Fortunately, reality is simply not that black and white, and we have options in our responses. Through the practice of mindfulness, we need not remain embedded in our experience with our partner. Since we have an ally – mindfulness – that helps us continue observing, we remember that there are many possible interpretations of reality, and we know that usually our partner does not wake up on a mission to irritate us. If they do something insensitive and selfish, mindfulness creates enough mental space for me to discern that the action does not completely define them, or me, as a person.

Thus, operating through this spacious, observant state, I can tell my partner how such insensitivity and selfishness makes me feel. This provides the opportunity for them to know what upsets me, and to correct such misattunements. If they dismiss my concerns and continue after they know what upsets me, then a different conversation may need to ensue, perhaps proceeding to marriage counseling or couple therapy.

Of course, mindfulness alone won’t solve all of your relationship difficulties. Rather, it helps you recognize what the appropriate response is for you in your time and place. Through observation and reflection, it creates a bigger picture of reality, giving you more options in your relationship, as well as in life.

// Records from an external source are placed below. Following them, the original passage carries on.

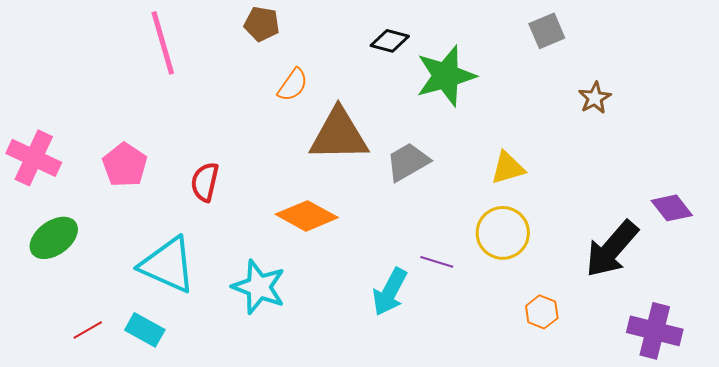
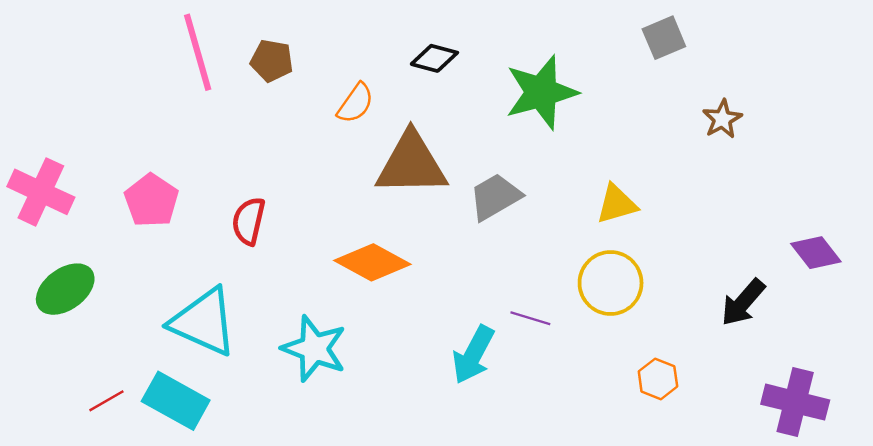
brown pentagon: (262, 24) -> (272, 61), moved
black diamond: (390, 41) -> (434, 58), moved
black arrow: (612, 249) -> (743, 302), size x0.7
cyan rectangle: (145, 330) -> (176, 401), size x1.4

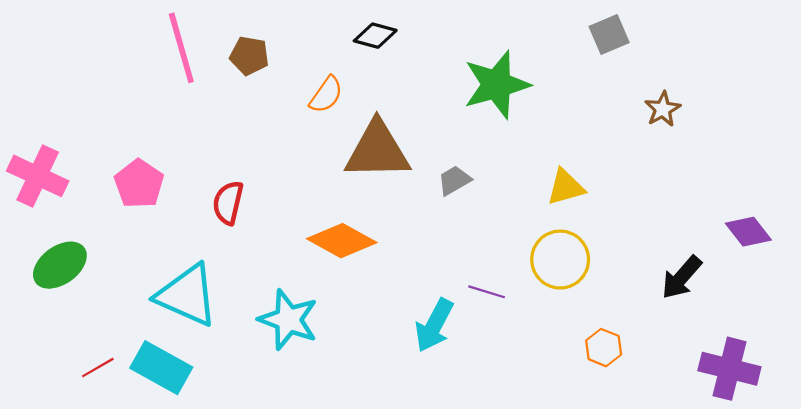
black diamond: (434, 58) -> (375, 36), moved
gray trapezoid: (495, 197) -> (454, 180), size x0.7

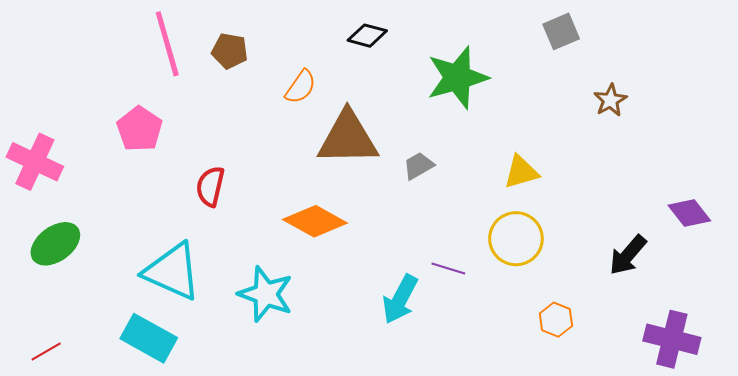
black diamond: (375, 36) -> (367, 36), moved
pink pentagon: (139, 184) -> (140, 129), moved
red line: (98, 368) -> (46, 352), moved

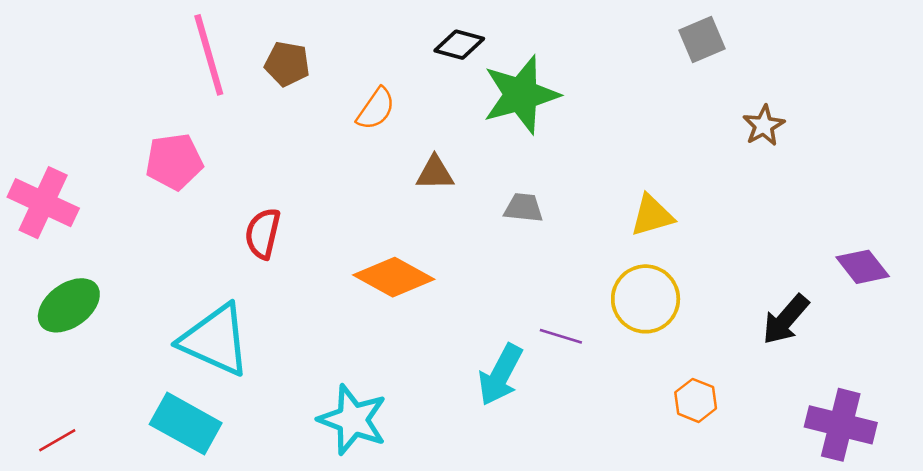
green star: (458, 78) -> (521, 95), moved
pink pentagon: (140, 129) -> (174, 162), turned 30
brown triangle: (348, 138) -> (435, 173), size x0.5
gray trapezoid: (419, 166) -> (524, 208), turned 36
cyan star: (266, 294) -> (353, 420), moved

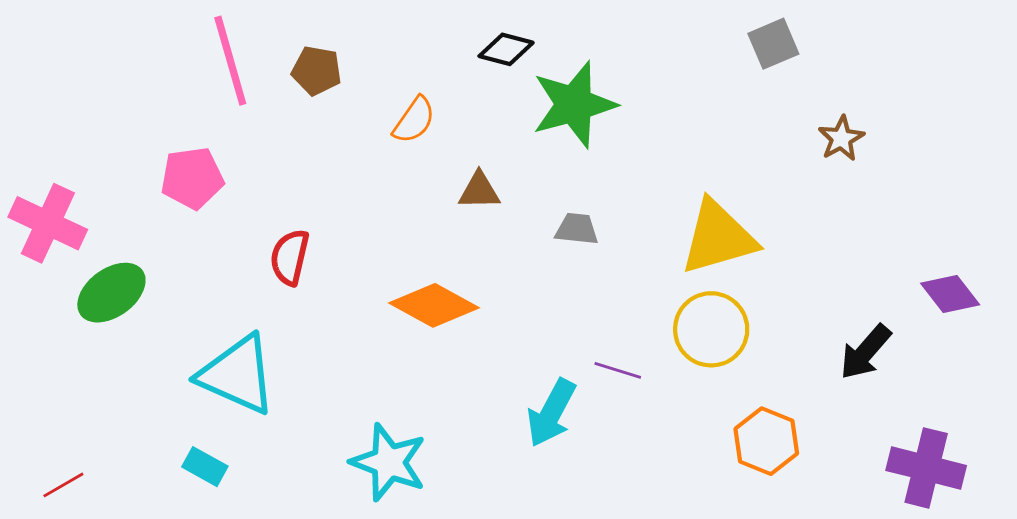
yellow triangle: (652, 215) -> (718, 237), size x1.6
green ellipse: (69, 305) -> (111, 293), moved
orange hexagon: (696, 400) -> (766, 441), size x1.4
cyan rectangle: (186, 424) -> (205, 467), size x0.6

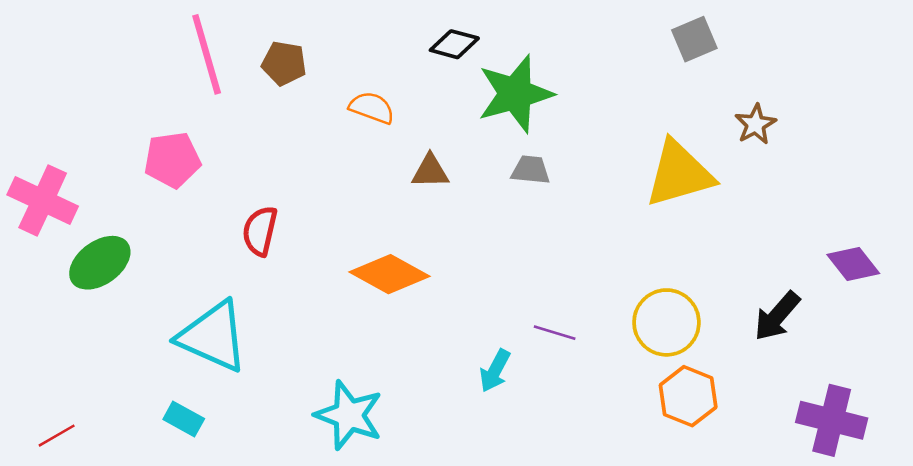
orange semicircle: (414, 120) -> (372, 108), turned -105
gray trapezoid: (577, 229) -> (531, 170), moved
yellow triangle: (718, 237) -> (679, 174), moved
yellow circle: (711, 329) -> (666, 322), moved
cyan arrow: (551, 413) -> (495, 371), size x0.7

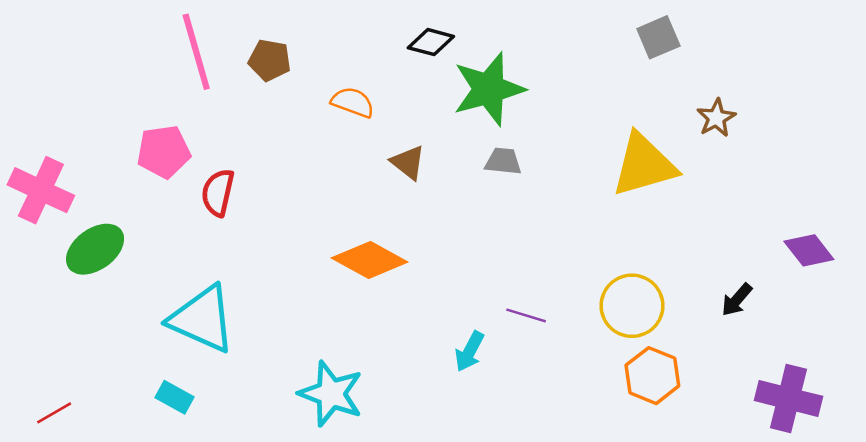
brown triangle: (430, 171) -> (408, 162), turned 39
red semicircle: (260, 231) -> (218, 193), moved
black arrow: (777, 316) -> (737, 300), size x0.7

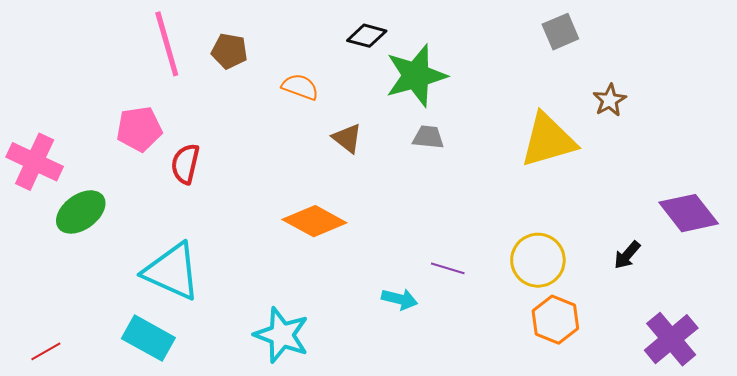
purple diamond: (809, 250) -> (689, 213), size x1.4
cyan arrow: (469, 352) -> (400, 299), turned -104
cyan rectangle: (174, 397) -> (148, 338), size x1.6
purple cross: (788, 398) -> (671, 339), turned 36

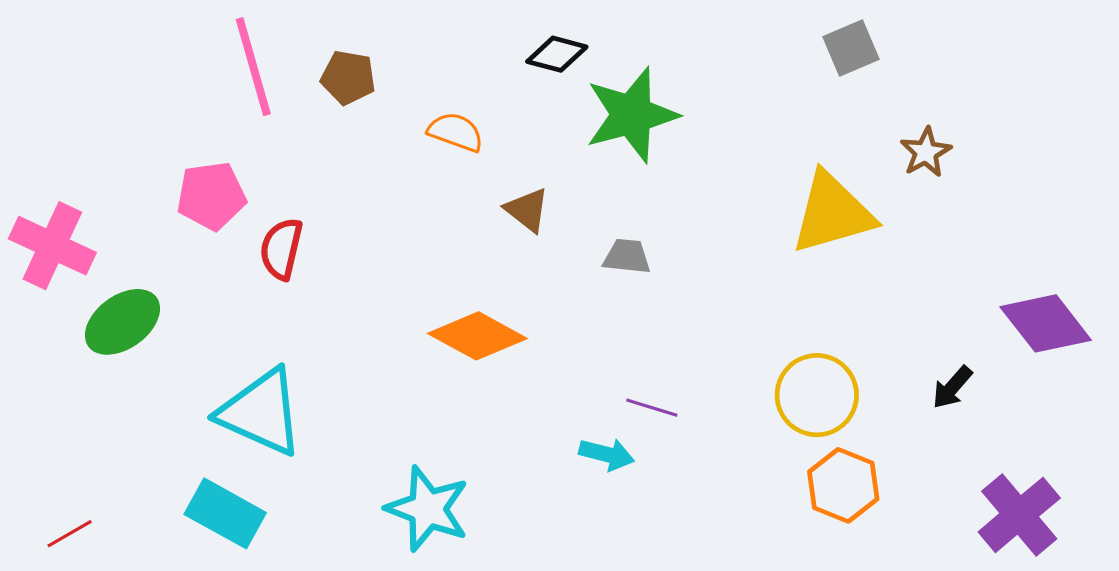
gray trapezoid: (428, 137) -> (627, 257), moved
purple line: (448, 268) -> (652, 408), moved

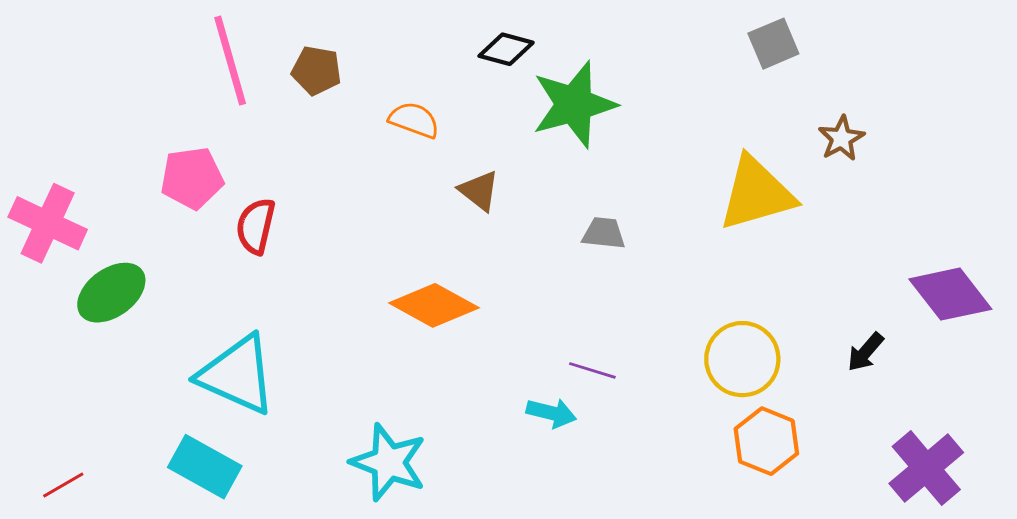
gray trapezoid: (627, 257) -> (604, 233), moved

The late Zen teacher Joko Beck described such practice as creating a bigger container, writing:

“What is created, what grows, is the amount of life I can hold without it upsetting me, dominating me. At first this space is quite restricted, then it’s a bit bigger, and then it’s bigger still. It need never cease to grow… But as long as we live we find there is a limit to our container’s size and it is at that point that we must practice (Beck, 1998, pg. 51).”

So here is to practicing mindfulness with our partner – practice that should never end!

References

Beck, J. (1998). Everyday Zen. S. Smith (Ed.). New York, NY: Harper One.

Wallin, D. J. (2007) Attachment in Psychotherapy. New York: The Guilford Press.